OTECH manages point of sale system and network connectivity abilities that impact agencies like the Guam Police Department, Department of Public Health and Social Services, and the Department of Administration – just to name a few.
“Modern accounting policies and practices depend on constant and uninterrupted access to financial records that are held electronically,” Edward Birn, Director of the Department of Administration added. “If we went back to hand written ledgers, everything would be about 5 times slower. It would be a backwards step in our attempts to improve financial reporting systems.”

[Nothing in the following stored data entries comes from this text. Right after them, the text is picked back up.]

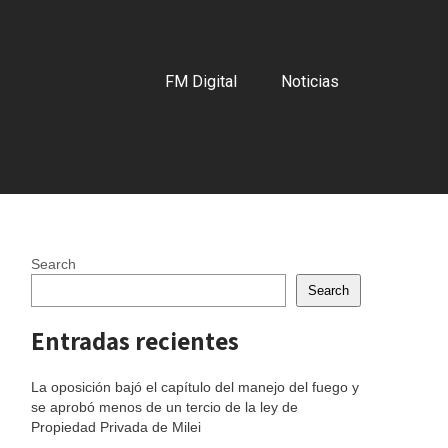
FM Digital
Noticias
Search
Search
Entradas recientes
La oposición bajó el capítulo del manejo del fuego y
se aprobó menos de un tercio de la ley de
Propiedad Privada de Milei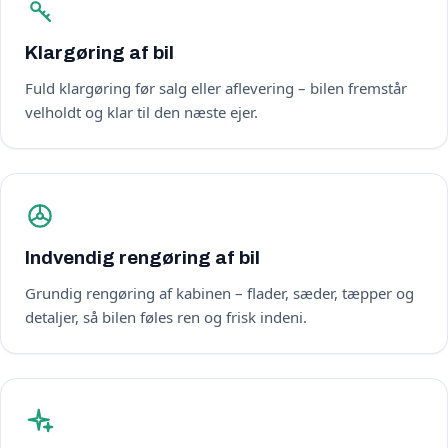
Klargøring af bil
Fuld klargøring før salg eller aflevering – bilen fremstår
velholdt og klar til den næste ejer.
Indvendig rengøring af bil
Grundig rengøring af kabinen – flader, sæder, tæpper og
detaljer, så bilen føles ren og frisk indeni.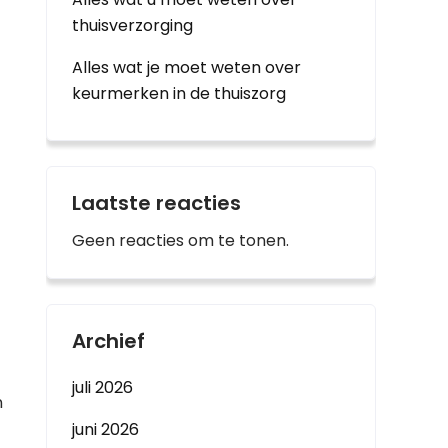
thuisverzorging
Alles wat je moet weten over
keurmerken in de thuiszorg
Laatste reacties
Geen reacties om te tonen.
Archief
juli 2026
n
juni 2026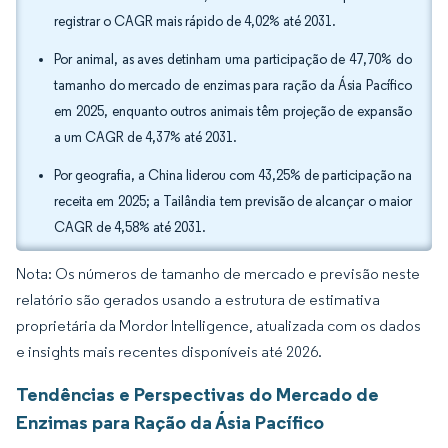
registrar o CAGR mais rápido de 4,02% até 2031.
Por animal, as aves detinham uma participação de 47,70% do
tamanho do mercado de enzimas para ração da Ásia Pacífico
em 2025, enquanto outros animais têm projeção de expansão
a um CAGR de 4,37% até 2031.
Por geografia, a China liderou com 43,25% de participação na
receita em 2025; a Tailândia tem previsão de alcançar o maior
CAGR de 4,58% até 2031.
Nota: Os números de tamanho de mercado e previsão neste
relatório são gerados usando a estrutura de estimativa
proprietária da Mordor Intelligence, atualizada com os dados
e insights mais recentes disponíveis até 2026.
Tendências e Perspectivas do Mercado de
Enzimas para Ração da Ásia Pacífico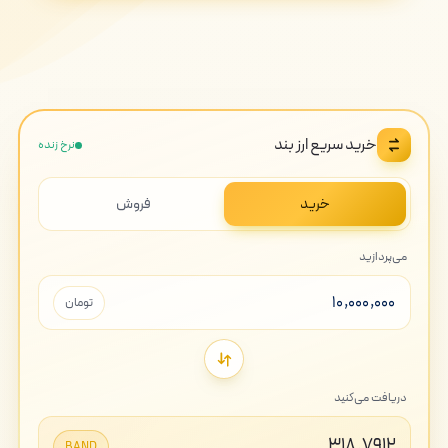
خرید سریع ارز بند
نرخ زنده
خرید
فروش
می‌پردازید
تومان
دریافت می‌کنید
۳۱۸٫۷۹۱۲
BAND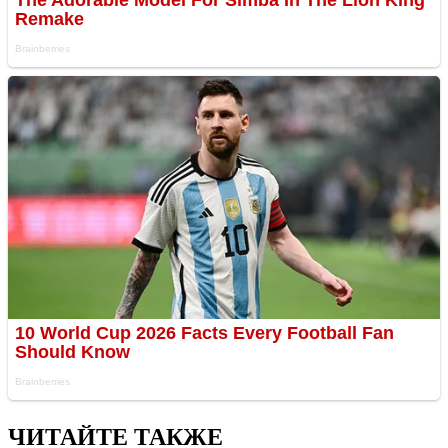
ЧИТАЙТЕ ТАКЖЕ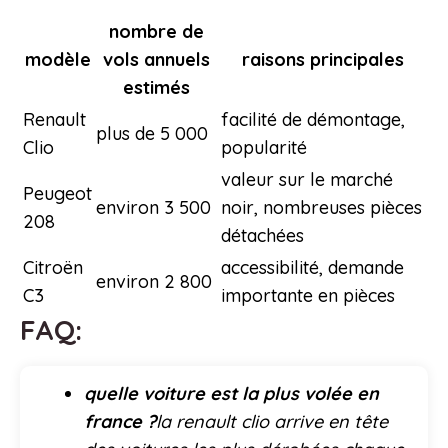
nombre de
modèle
vols annuels
raisons principales
estimés
Renault
facilité de démontage,
plus de 5 000
Clio
popularité
valeur sur le marché
Peugeot
environ 3 500
noir, nombreuses pièces
208
détachées
Citroën
accessibilité, demande
environ 2 800
C3
importante en pièces
FAQ:
quelle voiture est la plus volée en
france ?
la renault clio arrive en tête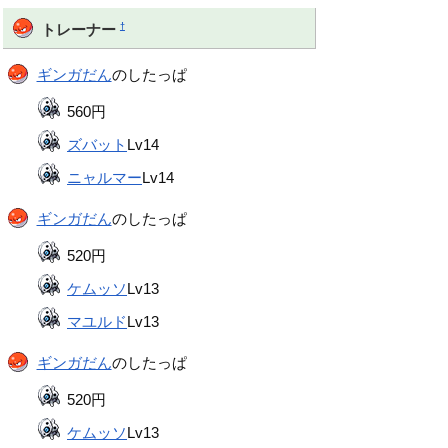
†
トレーナー
ギンガだん
のしたっぱ
560円
ズバット
Lv14
ニャルマー
Lv14
ギンガだん
のしたっぱ
520円
ケムッソ
Lv13
マユルド
Lv13
ギンガだん
のしたっぱ
520円
ケムッソ
Lv13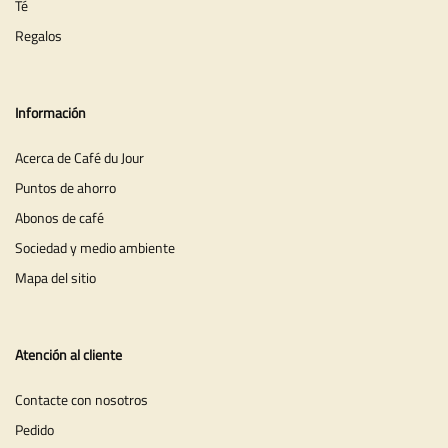
Té
Regalos
Información
Acerca de Café du Jour
Puntos de ahorro
Abonos de café
Sociedad y medio ambiente
Mapa del sitio
Atención al cliente
Contacte con nosotros
Pedido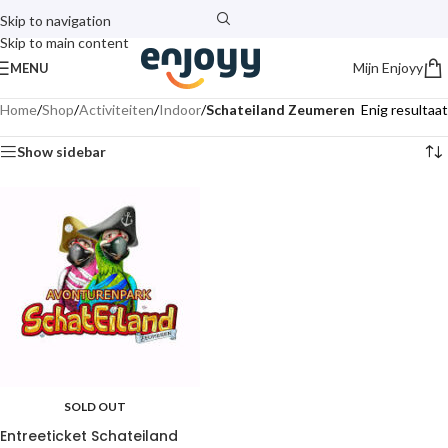
Skip to navigation
Skip to main content
Mijn Enjoyy
MENU
Home
/
Shop
/
Activiteiten
/
Indoor
/
Schateiland Zeumeren
Enig resultaat
Show sidebar
SOLD OUT
Entreeticket Schateiland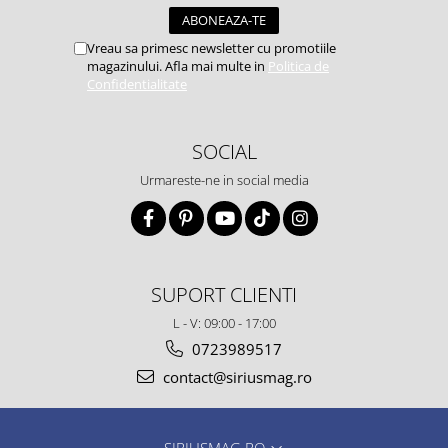
Vreau sa primesc newsletter cu promotiile
magazinului. Afla mai multe in
Politica de
Confidentialitate
SOCIAL
Urmareste-ne in social media
SUPORT CLIENTI
L - V: 09:00 - 17:00
0723989517
contact@siriusmag.ro
SIRIUSMAG.RO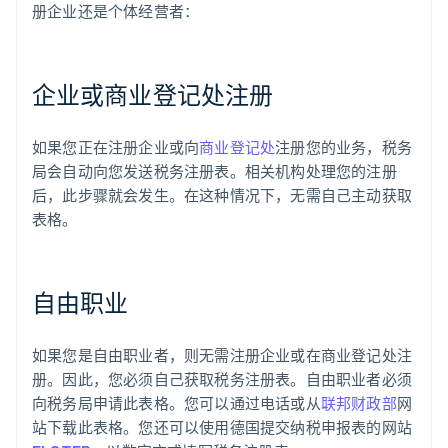
册企业还是个体经营者：
企业或商业登记处注册
如果您正在注册企业或向
商业登记处
注册您的业务，税务
局会自动向您发送税务注册表。相关机构处理您的注册
后，此步骤就会发生。在这种情况下，无需自己主动获取
表格。
自由职业
如果您是自由职业者，则无需注册企业或在商业登记处注
册。因此，您必须自己获取税务注册表。自由职业者必须
向税务局申请此表格。您可以通过电话或从
联邦财政部
网
站下载此表格。您还可以使用德国提交纳税申报表的网站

Degradation in OTECH’s ability to deliver services to GovGuam agencies would severely hamper the government’s network and individual agency’s accessibility to core servers that house daily government applications.
In Governor Calvo’s veto message to the Legislature on Friday, the Governor reminded Speaker BJ Cruz, “Mr. Speaker, you have repeatedly warned your colleagues that the shortfall in revenues caused by the federal tax cuts is real and that a repeal of the sales tax without an equally real solution is nothing but a fallacy. “There are some real tough times ahead … I assure you that the revenue loss is at least $120 million and close to $160 million if not more,” you told your fellow Senators. “The loss to the General Fund is real.”
Speaker BJ Cruz and Governor Calvo have said there has to be a solution put forth by Senators to help fill the nearly $160 million shortfall, while also reducing expenditures. Without a solution to the shortfall, creating a budget that allows the government to continue providing services will be a challenge.